I quickly realized that taking gluten and dairy out of my child’s diet was not the whole solution. I also needed to get rid of all artificial additives: food coloring, artificial flavoring, dough conditioners, MSG-containing ingredients, preservatives, chemicals I couldn’t identify. Removing processed foods from my family’s diet eliminated most of these additives, but many “natural” and “organic” processed foods contain questionable ingredients, such as carrageenan, “modified” food starch, and “natural flavor,” an ingredient that can be composed of any number of unidentified chemicals.
In addition, our family had to eat a basic, healthy diet: lots of fresh fruits and vegetables, lean, grass-fed organic meats and eggs, healthy fats, nuts and seeds, non-dairy “dairy,” a few grains and some sweets on occasion. Everyone in my family takes supplements prescribed by a nutritionist that are tailored to our individual needs. These include cod liver oil, magnesium, multi-vitamins, vitamin D and others. Always consult a licensed health professional before adding any supplements to your diet.
Does my family always eat this way? Not exactly. When we eat in restaurants, the meats aren’t often organic. We eat sugary treats on birthdays and holidays. I let my youngest child eat corn chips (organic, but still…). We eat mangoes and pineapple, even though they contain a lot of fruit sugar. I believe what my parents taught me: Moderation in all things is the best path. Some pasta is OK. A ton of pasta, no. A mango is fine, mangoes every day, no. Sweet treats are for special occasions, not a daily dose of sugar.
Please note: Moderation is pointless when a smudge of peanut butter or a bite of an apple could send you into anaphylactic shock. If you have celiac disease or life-threatening food allergies, you must completely eliminate gluten or the foods you are allergic to from your diet. Please consult a licensed health professional for advice.
More than 15 years ago, when I started this transformational food journey, there were few dairy-free, gluten-free foods available to the average shopper. Now they are everywhere. Organic produce and meats were hard to find back then. Now, most major supermarket chains stock organic foods on their shelves alongside their usual offerings. Gluten-free flour mixes, which I used to buy online, are widely available. But buyer beware. Gluten-free, dairy-free, sugar-filled junk food is still unhealthy, even if it’s organic.
Over the years, I’ve evolved a fairly efficient way of cooking gluten- and dairy-free meals that everyone in my family enjoys eating. I don’t spend hours shopping for exotic ingredients or making recipes that involve dozens of steps. I’ve found shortcuts that work for me. I’ve pointed these out in this blog. However, my family and I enjoy eating great food, despite all our allergies, so I spend the time I need to make the home cooked meals my family loves to eat.
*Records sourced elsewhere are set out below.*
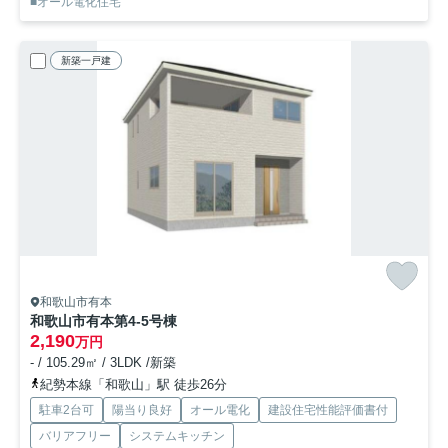
■オール電化住宅
新築一戸建
和歌山市有本
和歌山市有本第4-5号棟
2,190
万円
- / 105.29㎡ / 3LDK /新築
紀勢本線「和歌山」駅 徒歩26分
駐車2台可
陽当り良好
オール電化
建設住宅性能評価書付
バリアフリー
システムキッチン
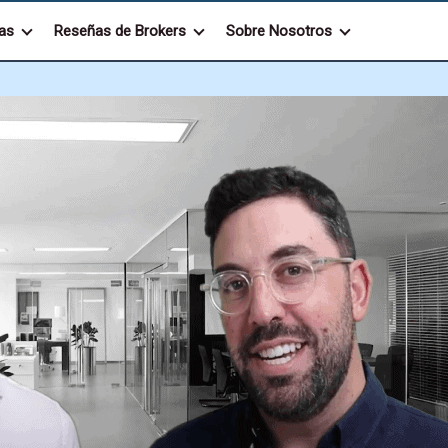
as
Reseñas de Brokers
Sobre Nosotros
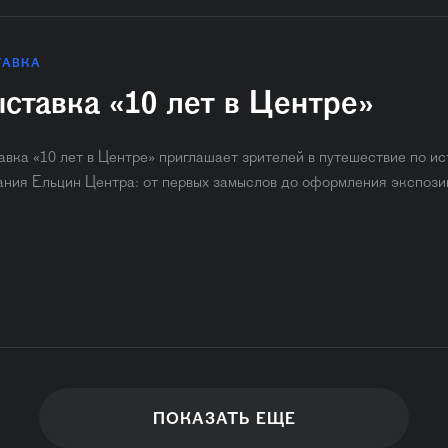
ТАВКА
ставка «10 лет в Центре»
авка «10 лет в Центре» приглашает зрителей в путешествие по и
ания Ельцин Центра: от первых замыслов до оформления экспози
ПОКАЗАТЬ ЕЩЕ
My advice, summarized: Don’t drive yourself crazy trying to find the “perfect” diet for you or your family. Find substitutes for the foods you can’t tolerate before eliminating those foods. Eat local, organic food as often as you can. Avoid sugar and processed foods. Don’t eat any chemical food additives. Experiment, keep an open mind, and don’t give up. If you eat a pile of sugary junk food one day, that’s OK. Tomorrow is a new day.